I stood back. “No, of course not. Come in. Go up and get dry.”
I looked in the bag and took the bottle to the kitchen. There were two steaks, a bottle of tequila, and a couple of lemons. I heard the shower start upstairs. I had a long glass of water, threw my burnt steak in the trash, and washed the griddle. Upstairs, I heard the shower stop, footsteps, and drawers being opened and closed in the spare bedroom. I opened the wine.
I heard her shout down the stairs, “Let me cook. I need to. It is therapeutic.” There was a pause and I heard her feet trotting down the stairs. She was toweling her hair and she had changed her clothes. “Besides, I saw you burnt the one you were eating.”
“You brought a change of clothes with you?”
She shook her head. “Uh-uh. I left some here when we went to Frisco last time, looking for Tamara Gunthersen. Remember?”
“Oh.”
“Did you open the wine? It’s a good one. The guy said it was good. It needs to breathe.”
“Dehan?”
“What?”
“Why aren’t you having dinner with Saul?”
“Give me a drink, will you?”
I poured her a glass of whiskey and poured myself another. She threw the steaks on the griddle and they did not catch fire.
She sipped. “My uncle. My father’s brother. He hooked me—he wanted to hook me up—up with his business partner’s son. He is a good Jewish boy, got a great future, he’s a surgeon, comes from a great family. I could do a lot worse.”
I sat. “Did you like him?”
She turned her eyebrow on me. “You know, you don’t have to talk. You don’t have to ask questions. I’m coming to that.”
“Okay.”
“Good. So dinner one is at Uncle Ben’s apartment in Manhattan. He introduces us. Polite chat. Saul’s family is there. We are discreetly forced together, left alone. ‘You young people must have a lot to talk about.’ You know the kind of thing.”
“Uh-huh.”
“I told Ben, ‘I am not looking for a relationship. I’m not looking to get married.’ Set the table, will you? It was painful, but I got through it. But Uncle Ben won’t take no for an answer and he arranges another meal.”

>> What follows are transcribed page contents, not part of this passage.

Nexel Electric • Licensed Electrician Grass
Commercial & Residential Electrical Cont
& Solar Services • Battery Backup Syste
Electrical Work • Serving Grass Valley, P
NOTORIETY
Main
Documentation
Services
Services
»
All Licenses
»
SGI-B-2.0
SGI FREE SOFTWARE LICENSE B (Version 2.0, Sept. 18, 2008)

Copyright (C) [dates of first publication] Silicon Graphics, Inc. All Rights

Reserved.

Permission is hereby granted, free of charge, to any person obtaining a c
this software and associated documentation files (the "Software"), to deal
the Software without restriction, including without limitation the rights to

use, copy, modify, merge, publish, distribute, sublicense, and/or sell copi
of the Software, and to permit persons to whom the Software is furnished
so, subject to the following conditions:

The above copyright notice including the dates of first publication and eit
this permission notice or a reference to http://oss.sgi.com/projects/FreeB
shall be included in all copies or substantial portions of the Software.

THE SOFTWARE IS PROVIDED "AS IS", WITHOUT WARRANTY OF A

I got up and started setting the table. She continued talking.
“So dinner number two is also at his apartment. He says it’s just informal, just me, him and a few friends. A little get together. The little get together is just Ben, me and Saul. And Ben retires early. So Saul is coming on to me. He likes me a lot, maybe we could go out some time, get to know each other, and I am telling him I have no time, my work rules my life, yadda yadda.”
“If you don’t like him, couldn’t you just be straight?”

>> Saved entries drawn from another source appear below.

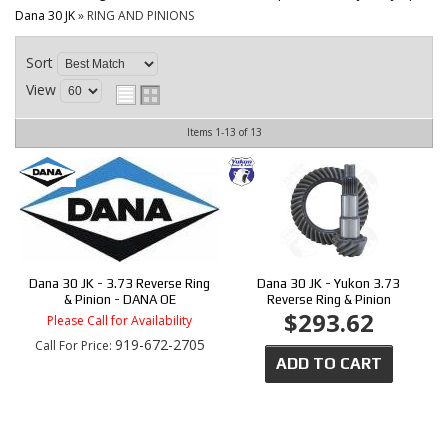
CONTACT
Dana 30 JK
»
RING AND PINIONS
Sort
View
Items
1-
13
of
13
Dana 30 JK - 3.73 Reverse Ring
Dana 30 JK - Yukon 3.73
& Pinion - DANA OE
Reverse Ring & Pinion
$293.62
Please Call for Availability
919-672-2705
Call
For Price
:
ADD TO CART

“He is my uncle’s partner’s son. Also, I didn’t dislike him. I just didn’t want to marry him or go out with him. But I didn’t want to offend him either. He’s a friend of the family. So I escape and I go home. And I call Uncle Ben and I tell him to lay off. And he lays on me this whole, fucking trip about family, and my dad, and don’t make the same mistakes he made, I have a duty to my elders, I should marry a good Jewish boy, and when am I gonna have kids and do I wanna grow old alone and man!”
She dumped the steaks on a couple of plates and came out of the kitchen with them. She put them on the table. “So when he called again, Saul that is, did I want to go out with him, I had this huge guilt complex thing that I should say yes. And suddenly, I was on this fucking road that led straight to marriage, kids, grandchildren! I was going to have dinner with him tonight and marry him in six months! And I had never even kissed the guy!”
“So what did you do?”
“He picked me up, asked me if I wanted to go and change. I told him no. He looked a bit put out. By the time we got to the restaurant I had worked through it in my head. I told him he was wasting his time. I was a fucked up cop with a bad attitude, and he would be much better off with somebody else.”